- Task description -
Within the data that follows, set down exactly the lines from the one containing "PTV News – 23.12.19" through the one containing "AL MICROFONO DI", both ends included.

+ + + + + + +

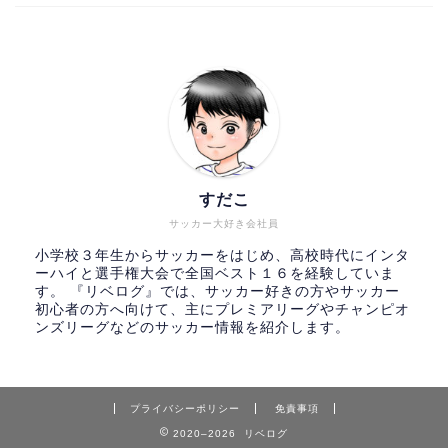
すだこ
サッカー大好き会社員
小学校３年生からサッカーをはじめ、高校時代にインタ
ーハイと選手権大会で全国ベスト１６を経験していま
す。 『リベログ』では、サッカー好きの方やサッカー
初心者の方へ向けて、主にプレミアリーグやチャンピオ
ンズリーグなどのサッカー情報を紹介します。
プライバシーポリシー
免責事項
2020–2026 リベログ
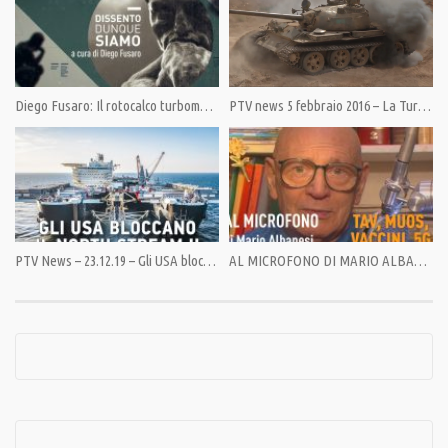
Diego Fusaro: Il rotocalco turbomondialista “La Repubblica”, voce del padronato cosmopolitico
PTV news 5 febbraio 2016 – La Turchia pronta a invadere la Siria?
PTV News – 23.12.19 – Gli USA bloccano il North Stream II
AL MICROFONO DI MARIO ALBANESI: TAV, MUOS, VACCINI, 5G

+ + + + + + +

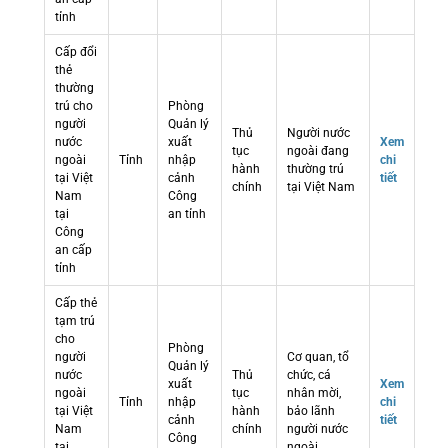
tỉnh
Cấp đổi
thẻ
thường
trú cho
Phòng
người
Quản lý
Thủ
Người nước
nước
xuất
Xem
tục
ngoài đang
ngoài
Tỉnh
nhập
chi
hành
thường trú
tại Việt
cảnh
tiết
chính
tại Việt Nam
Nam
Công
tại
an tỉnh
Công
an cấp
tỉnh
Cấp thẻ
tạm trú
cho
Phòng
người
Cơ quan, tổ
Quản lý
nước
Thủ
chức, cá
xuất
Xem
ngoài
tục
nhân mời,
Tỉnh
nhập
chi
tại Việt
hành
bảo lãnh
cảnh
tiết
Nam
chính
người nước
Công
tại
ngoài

+ + + + + + +

- Worked solution -
PTV News – 23.12.19 – Gli USA bloccano il North Stream II
AL MICROFONO DI MARIO ALBANESI: TAV, MUOS, VACCINI, 5G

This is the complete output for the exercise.